By Ken Friedenreich

Iris Vineyards in the southern Willamette Valley is a miracle of deliberate—even courteous—water use for power generation and making things grow, including grapes. There are more than 70 wineries in middle distance from Eugene, and the area’s stewards pair our superb natural resources with human ingenuity to craft solutions that aren’t just about winning at any cost.

Eugene is not the Garden of Eden, but enough vegetation grows here to make you appreciate how a measured relationship to nature can let good folks prevail. The Iris Vineyards story fits this narrative.

The owners, Richard Boyles and Pamela Frye, christened their vineyard after the iris flowers spotted on their land, but the name also evokes Greek mythology.

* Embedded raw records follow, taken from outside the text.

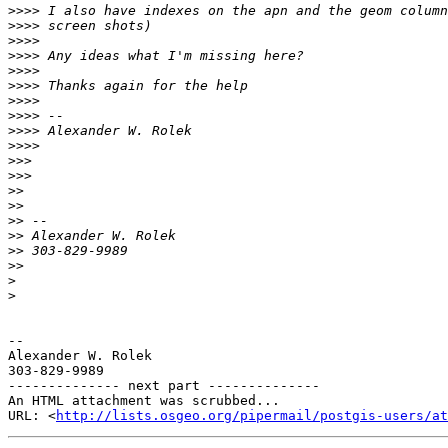
>>>>
>>>>
>>>>
>>>>
>>>>
>>>>
>>>>
>>>>
>>>>
>>>>
>>>
>>>
>>
>>
>>
>>
>>
>>
>
>
-- 

Alexander W. Rolek

303-829-9989

-------------- next part --------------

An HTML attachment was scrubbed...

URL: <
http://lists.osgeo.org/pipermail/postgis-users/at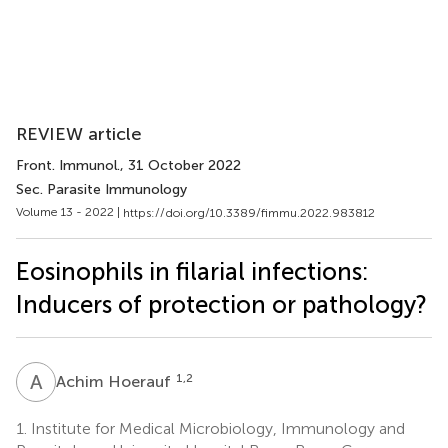
REVIEW article
Front. Immunol.
, 31 October 2022
Sec. Parasite Immunology
Volume 13 - 2022 |
https://doi.org/10.3389/fimmu.2022.983812
Eosinophils in filarial infections:
Inducers of protection or pathology?
A
H
1,2
Achim Hoerauf
1.
Institute for Medical Microbiology, Immunology and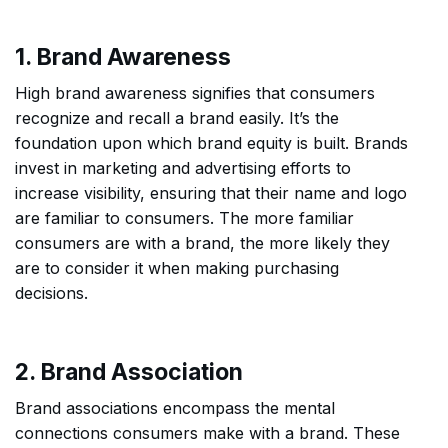
1. Brand Awareness
High brand awareness signifies that consumers
recognize and recall a brand easily. It’s the
foundation upon which brand equity is built. Brands
invest in marketing and advertising efforts to
increase visibility, ensuring that their name and logo
are familiar to consumers. The more familiar
consumers are with a brand, the more likely they
are to consider it when making purchasing
decisions.
2. Brand Association
Brand associations encompass the mental
connections consumers make with a brand. These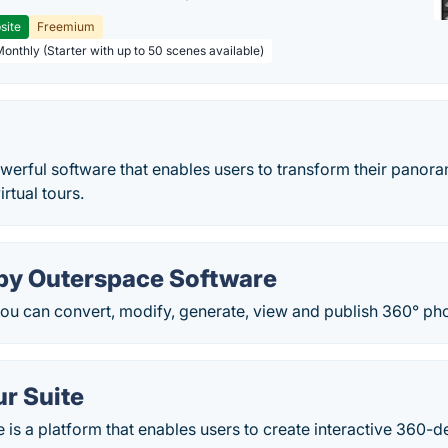
site
Freemium
Monthly (Starter with up to 50 scenes available)
werful software that enables users to transform their panor
irtual tours.
by Outerspace Software
ou can convert, modify, generate, view and publish 360° ph
ur Suite
e is a platform that enables users to create interactive 360-d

The goddess Iris is the libation server to the gods of Olympus. She travels by rainbow, the conduit between mere mortals and a not-so-always-perfect race of gods. Rainbows resonate in more modern culture as well—think Judy Garland forever singing of escaping to the other side.

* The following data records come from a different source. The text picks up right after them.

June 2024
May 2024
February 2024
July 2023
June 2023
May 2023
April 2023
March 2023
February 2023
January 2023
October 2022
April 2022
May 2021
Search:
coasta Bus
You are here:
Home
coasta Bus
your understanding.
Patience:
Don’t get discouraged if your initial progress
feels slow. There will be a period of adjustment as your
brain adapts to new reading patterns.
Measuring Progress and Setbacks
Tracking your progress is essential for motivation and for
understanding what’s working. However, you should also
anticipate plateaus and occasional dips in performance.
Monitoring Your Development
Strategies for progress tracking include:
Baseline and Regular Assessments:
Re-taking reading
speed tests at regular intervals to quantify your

Iris Vineyards appreciates the mythology and the natural wonder of rainbows. It inspires them to combine their business acumen with a commitment to their surroundings.

Iris wines are made in Cottage Grove, but the fruit comes from their vineyards located in the coastal range, about 1,000 feet up and surrounded by a forest environment the owners are gradually restoring. Combine that with their foundational commitment to the process of excellence and Iris is not just another winery.

You can taste in Iris wines a judicious approach to winemaking that runs along very coherent and identifiable lines. The estate wines, from the 43 acres planted on the winery’s slopes, showcase how higher altitudes affect grapes—slower ripening under varied sun exposures, better acid balance, and a kind of transparency between mineralogy and fruit. Varietal characteristics are easy to spot and appreciate.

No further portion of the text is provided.